Department of Epidemiology and Public Health, Swiss Tropical and Public Health Institute, PO Box, CH-4002 Basel, Switzerland.
Parasit Vectors. 2013 Jan 29;6:29. doi: 10.1186/1756-3305-6-29.
Parasitological methods are widely used for the diagnosis of schistosomiasis. However, they are insensitive, particularly in areas of low endemicity, and labour-intensive. Immunoassays based on detection of anti-schistosome antibodies have the merit of high sensitivity and recently a rapid diagnostic test (RDT), incorporating Schistosoma mansoni cercarial transformation fluid (SmCTF) for detection of anti-schistosome antibodies in blood has been developed. Here, we assessed the diagnostic performance of the SmCTF-RDT for S. mansoni and S. haematobium infections by comparing it with microscopy for egg detection.
A cross-sectional survey was carried out in Azaguié, south Côte d'Ivoire. 118 pre-school-aged children submitted two stool and two urine samples, which were subjected to the Kato-Katz and urine filtration methods for the detection of S. mansoni and S. haematobium eggs, respectively. Urine was also subjected to a commercially available cassette test for S. mansoni, which detects circulating cathodic antigen. A finger-prick blood sample was used for the SmCTF-RDT for detection of anti-S. mansoni and anti-S. haematobium antibodies.
The prevalence of both anti-S. mansoni and anti-S. haematobium antibodies was more than three times higher than the prevalence of infection estimated by egg detection under a microscope. Using quadruplicate Kato-Katz as the reference standard for the diagnosis of S. mansoni infection, the sensitivity, negative predictive value (NPV), and positive predictive value (PPV) of the SmCTF-RDT was 75.0%, 84.2% and 22.5%, respectively. When two urine filtrations were considered as the reference standard for the diagnosis of S. haematobium infection, the sensitivity, NPV and PPV of SmCTF-RDT was 66.7%, 94.9% and 5.1%, respectively. The specificity of SmCTF-RDT, when using egg-detection as the reference standard, was estimated to be 34.4%. This low specificity may be a reflection of the relative insensitivity of the direct diagnostic approaches using microscopy.
The SmCTF-RDT is at least as sensitive as duplicate Kato-Katz and a single urine filtration for detection of S. mansoni and S. haematobium, respectively. Further investigations into the specificity of the test for anti-schistosome antibodies are necessary, but our results suggest that it may be a useful tool for mapping the prevalence of anti-schistosome antibodies in a given population pending intervention.

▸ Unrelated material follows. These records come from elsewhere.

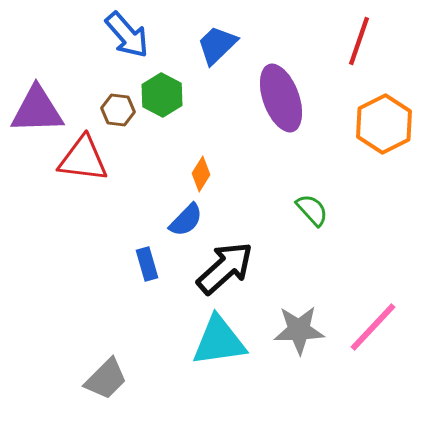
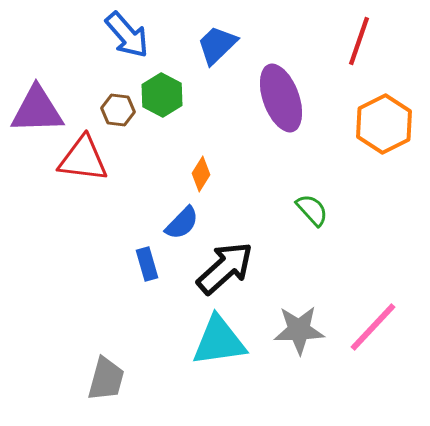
blue semicircle: moved 4 px left, 3 px down
gray trapezoid: rotated 30 degrees counterclockwise
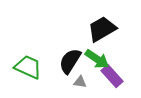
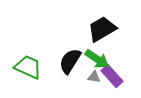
gray triangle: moved 14 px right, 5 px up
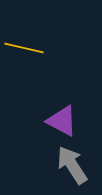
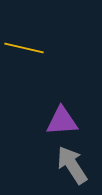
purple triangle: rotated 32 degrees counterclockwise
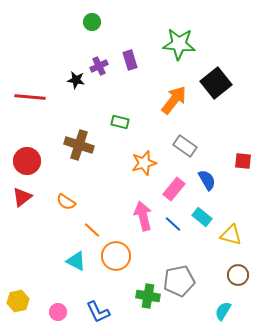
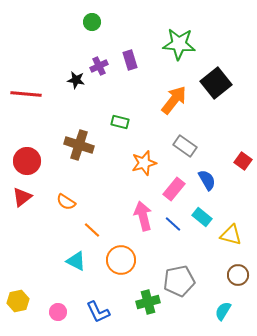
red line: moved 4 px left, 3 px up
red square: rotated 30 degrees clockwise
orange circle: moved 5 px right, 4 px down
green cross: moved 6 px down; rotated 25 degrees counterclockwise
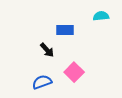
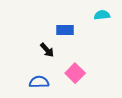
cyan semicircle: moved 1 px right, 1 px up
pink square: moved 1 px right, 1 px down
blue semicircle: moved 3 px left; rotated 18 degrees clockwise
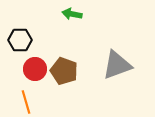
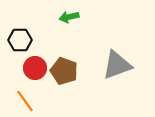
green arrow: moved 3 px left, 3 px down; rotated 24 degrees counterclockwise
red circle: moved 1 px up
orange line: moved 1 px left, 1 px up; rotated 20 degrees counterclockwise
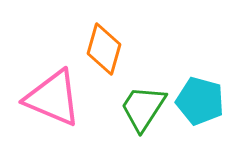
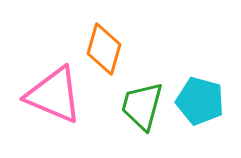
pink triangle: moved 1 px right, 3 px up
green trapezoid: moved 1 px left, 2 px up; rotated 18 degrees counterclockwise
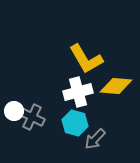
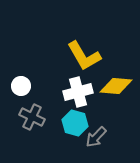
yellow L-shape: moved 2 px left, 3 px up
white circle: moved 7 px right, 25 px up
gray arrow: moved 1 px right, 2 px up
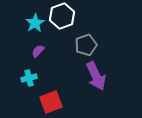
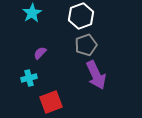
white hexagon: moved 19 px right
cyan star: moved 3 px left, 10 px up
purple semicircle: moved 2 px right, 2 px down
purple arrow: moved 1 px up
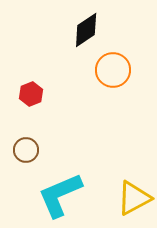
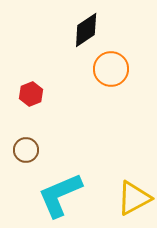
orange circle: moved 2 px left, 1 px up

寄生虫学方法广泛用于血吸虫病的诊断。然而,它们的灵敏度较低,特别是在低流行地区,并且劳动强度大。基于检测抗血吸虫抗体的免疫测定具有高灵敏度的优点,最近开发了一种快速诊断测试(RDT),该测试采用曼氏血吸虫尾蚴转化液(SmCTF)检测血液中的抗血吸虫抗体。在这里,我们通过比较显微镜检测卵来评估 SmCTF-RDT 对曼氏血吸虫和埃及血吸虫感染的诊断性能。
在科特迪瓦南部的阿扎吉进行了一项横断面调查。118 名学龄前儿童提交了两份粪便和两份尿液样本,分别用加藤厚涂片法和尿液过滤法检测曼氏血吸虫和埃及血吸虫卵。尿液也用市售的曼氏血吸虫盒式检测法检测循环阴极抗原。用手指刺破血样进行 SmCTF-RDT 检测抗曼氏血吸虫和抗埃及血吸虫抗体。
抗曼氏血吸虫和抗埃及血吸虫抗体的流行率均高于显微镜下估计的卵检测感染率三倍以上。使用四重加藤厚涂片作为曼氏血吸虫感染的诊断参考标准,SmCTF-RDT 的灵敏度、阴性预测值(NPV)和阳性预测值(PPV)分别为 75.0%、84.2%和 22.5%。当两次尿液过滤被认为是诊断埃及血吸虫感染的参考标准时,SmCTF-RDT 的灵敏度、NPV 和 PPV 分别为 66.7%、94.9%和 5.1%。当使用卵检测作为参考标准时,SmCTF-RDT 的特异性估计为 34.4%。这种低特异性可能反映了使用显微镜的直接诊断方法的相对不敏感性。
SmCTF-RDT 的灵敏度至少与双重加藤厚涂片和单次尿液过滤相当,分别用于检测曼氏血吸虫和埃及血吸虫。需要进一步研究该测试对抗血吸虫抗体的特异性,但我们的结果表明,在等待干预的情况下,它可能是一种有用的工具,用于绘制特定人群中抗血吸虫抗体的流行情况。